O Plano Marshall permitiu aos países europeus do pós guerra não só recuperar as suas economias completamente arrasadas, mas serviu sobretudo como factor de propaganda para exibir aos povos do mundo socialista. “Vejam como o capitalismo parlamentar promove o desenvolvimento” – foi esta a mensagem que a propaganda dos estados unidos difundiu.

Os anos 50 e 60 forma anos de bonança para a Europa, porque a propaganda americana quis mostrar aos russos, os níveis de prosperidade e consumo possíveis de atingir vivendo num sistema economicamente liberal e politicamente parlamentarista.

A mensagem foi tão bem difundida que ainda hoje, neste mundo parlamentarista liberal em convulsões e agonia, há muito boa gente (e digo boa gente sem ironia nenhuma – gente boa e bem formada) que continua a acreditar que a melhor forma de gerir uma sociedade é através de um sistema economicamente liberal e politicamente democrático.

A difusão desta ideia de desenvolvimento é a confirmação do profissionalismo e da eficácia da propaganda americana.

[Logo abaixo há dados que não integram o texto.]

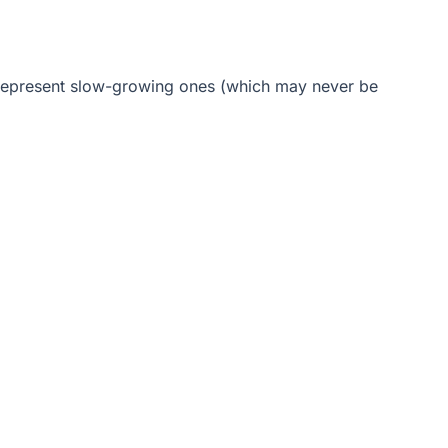
errepresent slow-growing ones (which may never be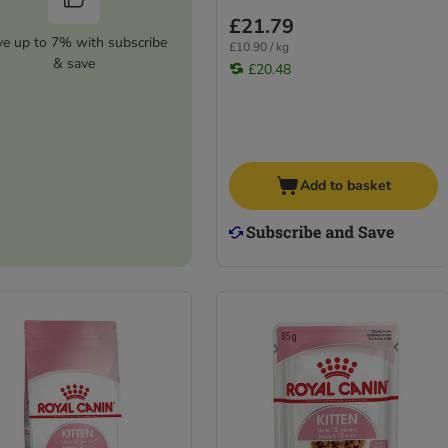
£21.79
ve up to 7% with subscribe
£10.90 / kg
& save
£20.48
Add to basket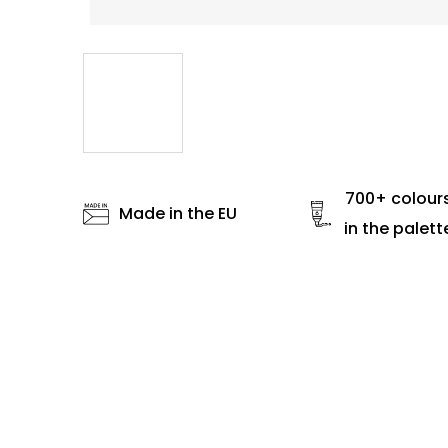
700+ colour
Made in the EU
in the palett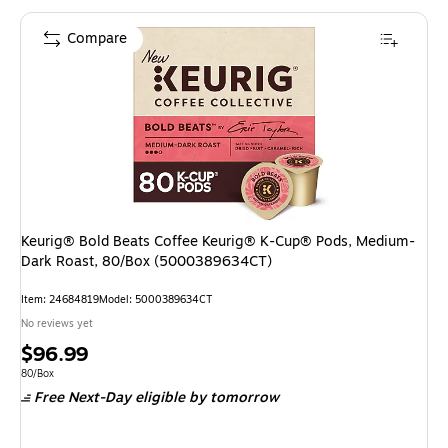
Compare
Keurig® Bold Beats Coffee Keurig® K-Cup® Pods, Medium-
Dark Roast, 80/Box (5000389634CT)
Item: 24684819
Model: 5000389634CT
No reviews yet
Price
$96.99
is
Unit of measure 80/Box
80/Box
Free Next-Day eligible
by tomorrow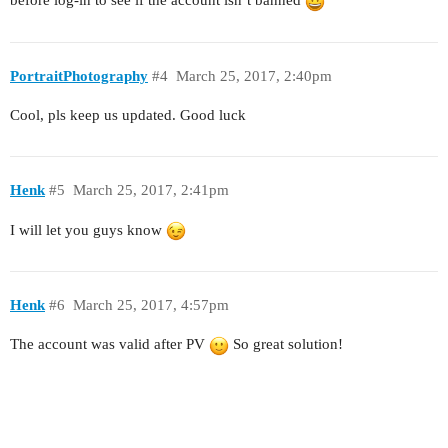
before log-in to see if the account isn’t banned
PortraitPhotography
#4
March 25, 2017, 2:40pm
Cool, pls keep us updated. Good luck
Henk
#5
March 25, 2017, 2:41pm
I will let you guys know
Henk
#6
March 25, 2017, 4:57pm
The account was valid after PV
So great solution!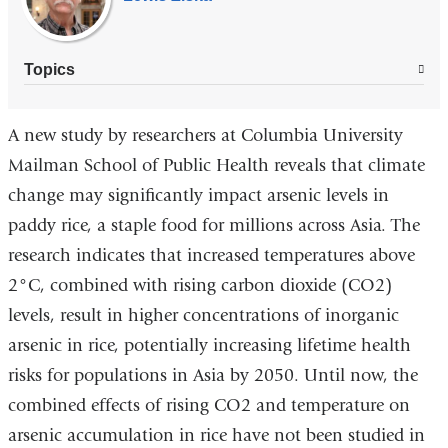
Topics
A new study by researchers at Columbia University
Mailman School of Public Health reveals that climate
change may significantly impact arsenic levels in
paddy rice, a staple food for millions across Asia. The
research indicates that increased temperatures above
2°C, combined with rising carbon dioxide (CO2)
levels, result in higher concentrations of inorganic
arsenic in rice, potentially increasing lifetime health
risks for populations in Asia by 2050. Until now, the
combined effects of rising CO2 and temperature on
arsenic accumulation in rice have not been studied in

Ao desmoronar do socialismo na União Soviética não foi alheio o papel da propaganda ocidental capitalista que conseguiu passar a sua mensagem de uma forma contínua mesmo para lá da “cortina de ferro”.
A propaganda norte-americana, conseguiu mesmo dentro da Rússia ainda socialista, mobilizar milhares de pessoas. À mínima oportunidade saíram para a rua prontos para reverter os processos históricos iniciados por Lenine com vista à integração num modelo económico capitalista. Saíram para a rua porque estavam convictos que o desenvolvimento surgiria de um sistema político completamente diferente daquele que conheciam.
A ideia do desenvolvimento baseada na democracia parlamentar e no liberalismo económico era a alternativa defendida por aqueles milhares de pessoas que se manifestaram contra o Mikhail Gorbatchov.

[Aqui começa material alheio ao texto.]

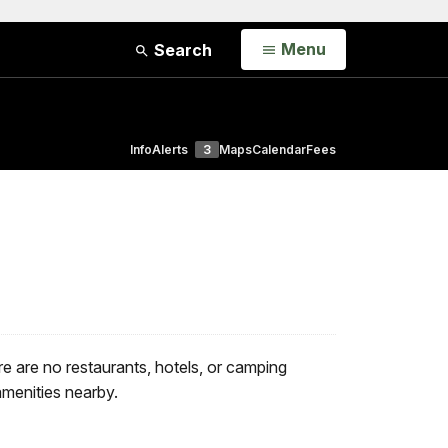
Open
Menu
Search
Info
Alerts
3
Maps
Calendar
Fees
 are no restaurants, hotels, or camping
amenities nearby.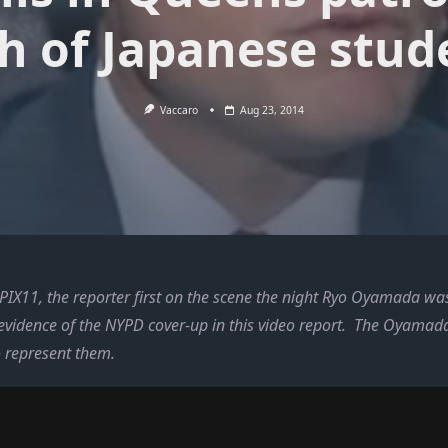
h of Japanese stud
Vaccaro
Aug 23, 2014
IX11, the reporter first on the scene the night Ryo Oyamada was 
 evidence of the NYPD cover-up in this video report. The Oyamad
o represent them.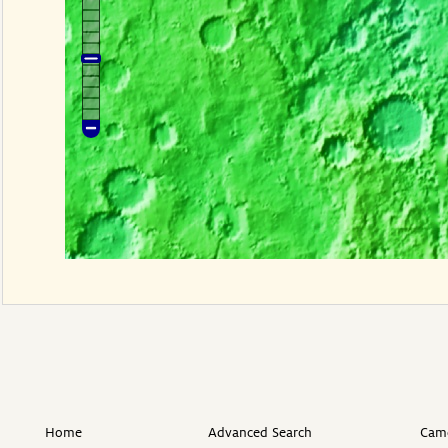
Home
Advanced Search
Came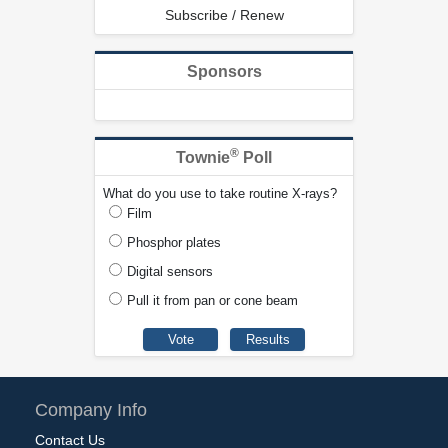
Subscribe / Renew
Sponsors
®
Townie
Poll
What do you use to take routine X-rays?
Film
Phosphor plates
Digital sensors
Pull it from pan or cone beam
Company Info
Contact Us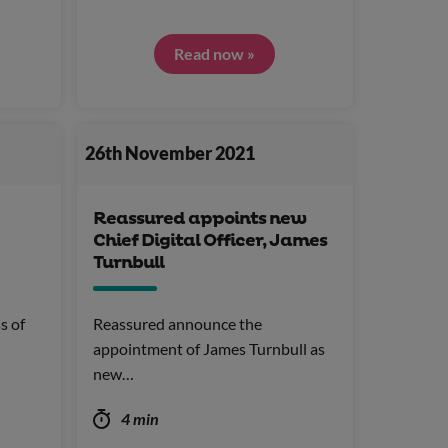
Read now »
26th November 2021
Reassured appoints new
Chief Digital Officer, James
Turnbull
s of
Reassured announce the
appointment of James Turnbull as
new…
4 min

Com a queda do muro e o fim da guerra-fria, a propaganda dos valores ditos ocidentais desenvolvida pelos norte-americanos continuou a ser necessária.
O objectivo agora não é mais esmagar uma ideologia que preconiza um modelo de desenvolvimento económico e social diferente.
Hoje a propaganda norte americana faz falta para salvar o próprio sistema económico que está à beira do colapso interno.

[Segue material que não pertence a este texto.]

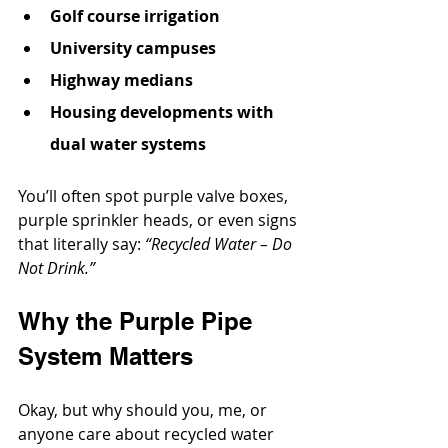
Golf course irrigation
University campuses
Highway medians
Housing developments with 
dual water systems
You’ll often spot purple valve boxes, 
purple sprinkler heads, or even signs 
that literally say: 
“Recycled Water – Do 
Not Drink.”
Why the Purple Pipe 
System Matters
Okay, but why should you, me, or 
anyone care about recycled water 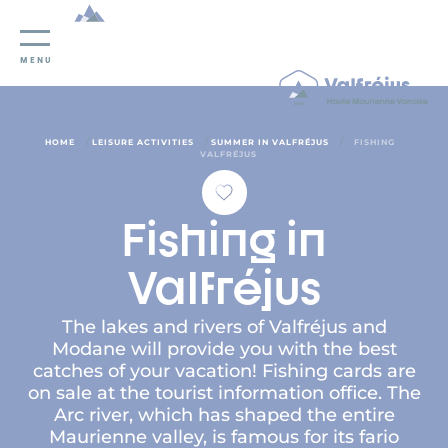
Cookies management panel
MENU
/
/
/
HOME
LEISURE ACTIVITIES
SUMMER IN VALFRÉJUS
FISHING
VALFRÉJUS
Fishing in
Valfréjus
The lakes and rivers of Valfréjus and
Modane will provide you with the best
catches of your vacation! Fishing cards are
on sale at the tourist information office. The
Arc river, which has shaped the entire
Maurienne valley, is famous for its fario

O sangue que corre nas veias e artérias da economia norte americana é o petróleo. Os combustíveis fósseis em geral e o petróleo em particular são o oxigénio dos motores que literalmente mantêm o mundo a rodar.
Desde que se tomou conhecimento que o petróleo é um recurso finito, a pressão sobre os produtores de petróleo, não tem parado de crescer.
A propaganda ocidental tem tido um papel importantíssimo nesta pressão exercida sobre os países produtores de petróleo.
Acontece que a maior parte do petróleo do mundo esta enterrado nas areias dos desertos que pertencem a povos islamizados. O islão enquanto religião preconizam uma forma de desenvolvimento diferente do capitalismo americano. Mais uma vez é a dieferença de modelos que se torna insuportavel aos americanos
A propaganda norte americana na ultima década e meia tem-se esforçado para mostrar ao mundo que os povos islamizados não são dignos de viveram segundo os modelos e as leis que escolherem para eles.
A propaganda norte americana tem usado todos os meios legítimos e ilegítimos para provocar, achincalhar, desprezar e humilhar os homens e as mulheres que constituem o Islão.

Tal como na durante a guerra-fria, hoje a propaganda norte americana continua a controlar os órgãos de informação da Europa.
Os estados unidos e Israel têm tido uma política vergonhosa no médio oriente e com as comunidades árabes espalhadas pelo mundo.
A comunicação social europeia esconde a cabeça na areia e sempre que fala no médio oriente fala em fundamentalismo.
Quando uma parte da comunicação social europeia tenta fazer humor com assuntos que sabem que vão acender fogueiras e incendiar rastilhos, quem são os responsáveis por essa acção de propaganda?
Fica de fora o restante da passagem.